Oil Ministers Decry Refinery Bottlenecks

OPEC says new deal won't cut oil prices

Published in CSP Daily News

VIENNA -- OPEC ministers on Thursday said a capacity crunch on crude supplies and refinery bottlenecks meant its latest deal on higher output limits was unlikely to cut oil prices, according to a Reuters report.

Speaking after a Wednesday meeting of the Organization of Petroleum Exporting Countries, ministers said they were already making every effort on crude supply to topple prices from $55 a barrel. Patients need medicine but this is not the right medicine, said Libyan Energy Minister Fathi Bin Shatwan. The problem is not a problem of supply, it's [image-nocss] a problem of refining.

U.S. crude rose 17 cents to $55.73 a barrel, extending this week's gains to more than $2 a barrel.

Venezuela's Oil Minister Rafael Ramirez said Wednesday's agreement, lifting output quotas by 2%, could prove counterproductive because it highlighted OPEC's lack of spare capacity. The problem with the price is nothing to do with supply, he said. I think what the market is saying is that the more we raise the supply ceiling the less flexibility we have in production capacity.

OPEC raised formal output limits by 500,000 barrels a day to 28 million bpd but is not expected to increase real supply because actual output for 10 members with quotas at 28 million. Iraq, exempt from a quota, pumps about another 1.8 million.

Supply is already ahead of demand, said Shatwan. OPEC should not be held responsible. OPEC's responsibility is to provide the market with crude oil, it has already done that.

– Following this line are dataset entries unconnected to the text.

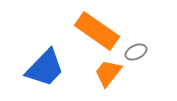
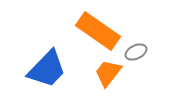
orange rectangle: moved 1 px right
blue trapezoid: moved 2 px right, 1 px down
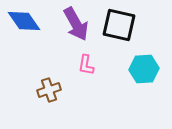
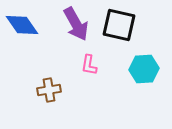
blue diamond: moved 2 px left, 4 px down
pink L-shape: moved 3 px right
brown cross: rotated 10 degrees clockwise
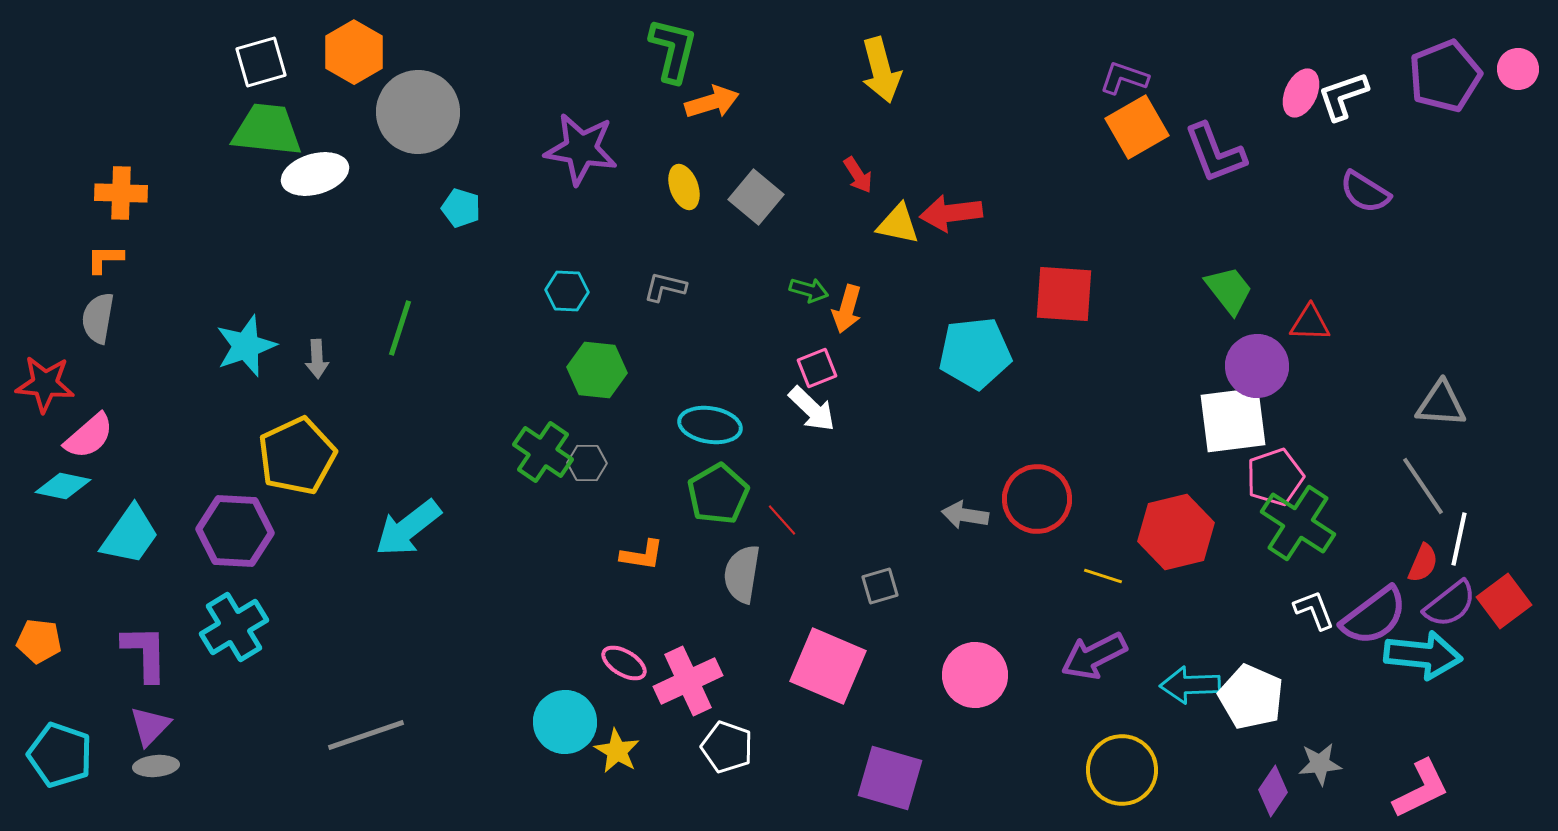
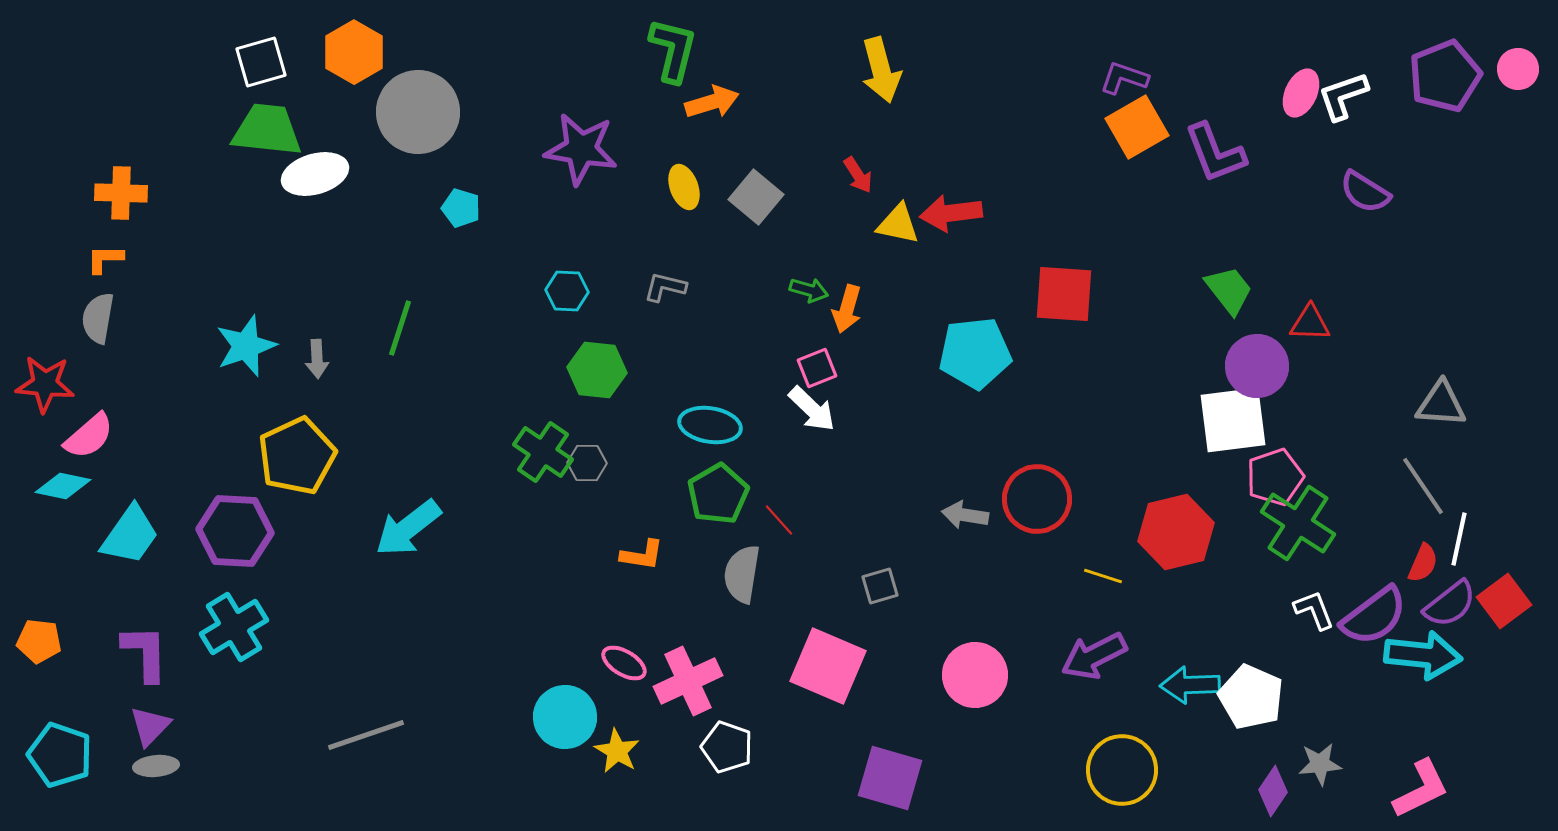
red line at (782, 520): moved 3 px left
cyan circle at (565, 722): moved 5 px up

OPEC also authorized cartel President Sheikh Ahmad al-Sabah to consult on another 500,000-bpd increase should prices stay high.

With all OPEC members except Saudi Arabia at full capacity, it will be up to Riyadh to pump more. Saudi Minister Ali al-Naimi said he was willing to lift output, but could only do so if he could find buyers. We are ready to supply more crude, Naimi told Reuters. But get us the customers. There is no shortage of oil. It's there but, what is driving the price is the inability to make the oil into products.

Spare Saudi volumes are of heavy, high-sulfur crude that needs advanced refinery technology to meet Western environmental regulations for petroleum products. All that capacity is already employed.

Algerian Oil Minister Chakib Khelil said he thought prices were likely to stay high. I think so, we still have a refinery capacity problem, he said.